Quick Insight
Your three-year priorities, one-year goals, quarterly objectives, and task lists all break your business purpose into actionable steps. All these pieces work together to flow from the strategic to the tactical. Not taking the time to identify your strategic priorities creates massive inefficiency for your company.
Your three-year priorities, one-year goals, quarterly objectives, and task lists all break your business purpose into actionable steps. All these pieces work together to flow from the strategic to the tactical. Each provides more detail to the second part of the definition of small business strategic planning, which is “how you are going to get there.”

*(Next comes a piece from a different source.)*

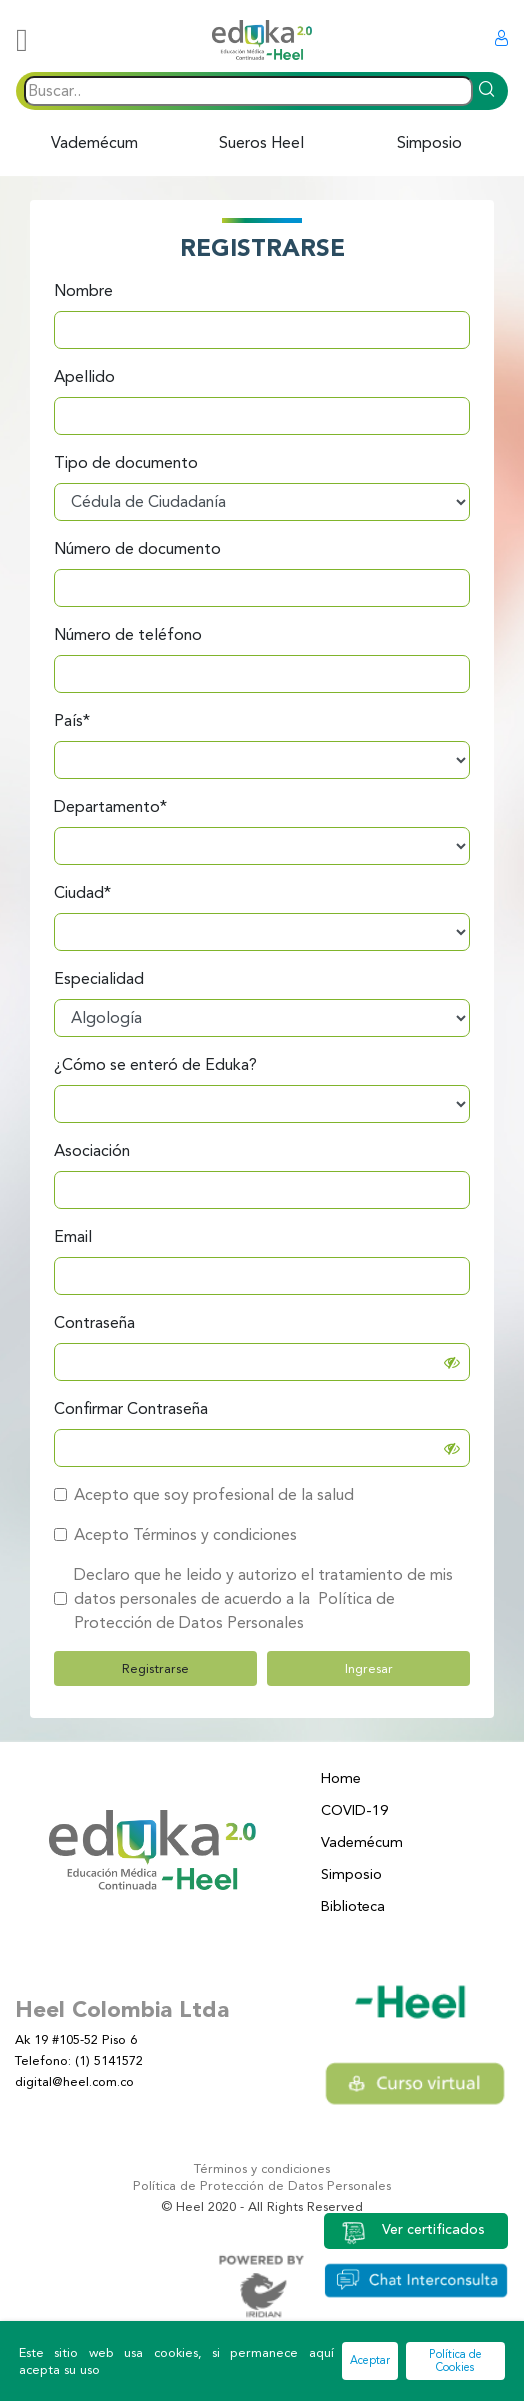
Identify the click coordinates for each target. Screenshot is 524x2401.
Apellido (84, 376)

No company has enough resources to accomplish everything it wants. Setting priorities is about focusing your scarce resources on the things that matter most.

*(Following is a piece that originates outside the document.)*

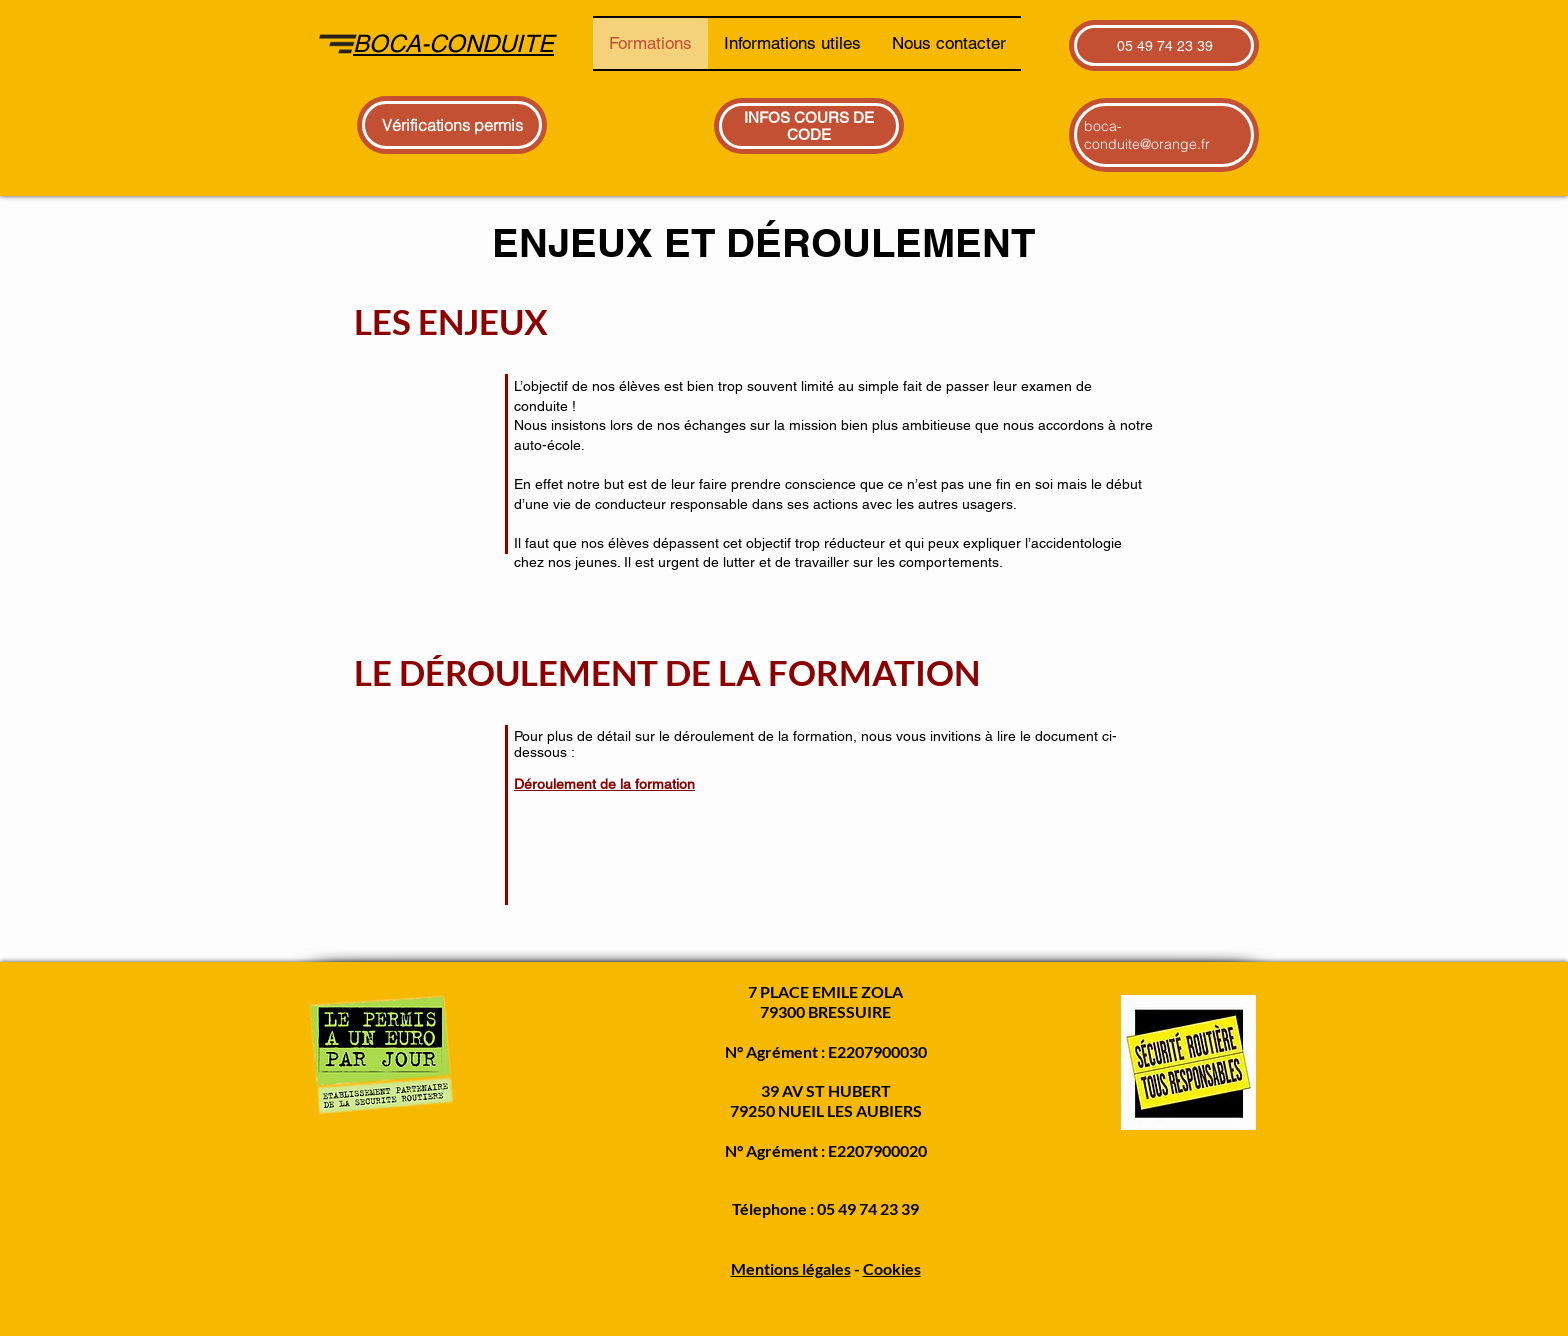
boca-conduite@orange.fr (1147, 135)
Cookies (892, 1268)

How do you know what matters most? Your purpose, vision, and mission set the general direction. It’s time to choose exactly what steps you need to take to get there.
Most business owners plan strategically just a year or less in advance. This is a mistake. Yes, your tactics are constantly changing. However, your dreams for your company are too big to be achieved in a year. Your strategic plan is a multi-year outline of how you’ll achieve those dreams.
Setting priorities and goals determines both what you will do, what you may do, and what you will not do. Not taking the time to identify your strategic priorities creates massive inefficiency for your company.
I wish you the discipline to turn your dreams into dollars. I wish you well.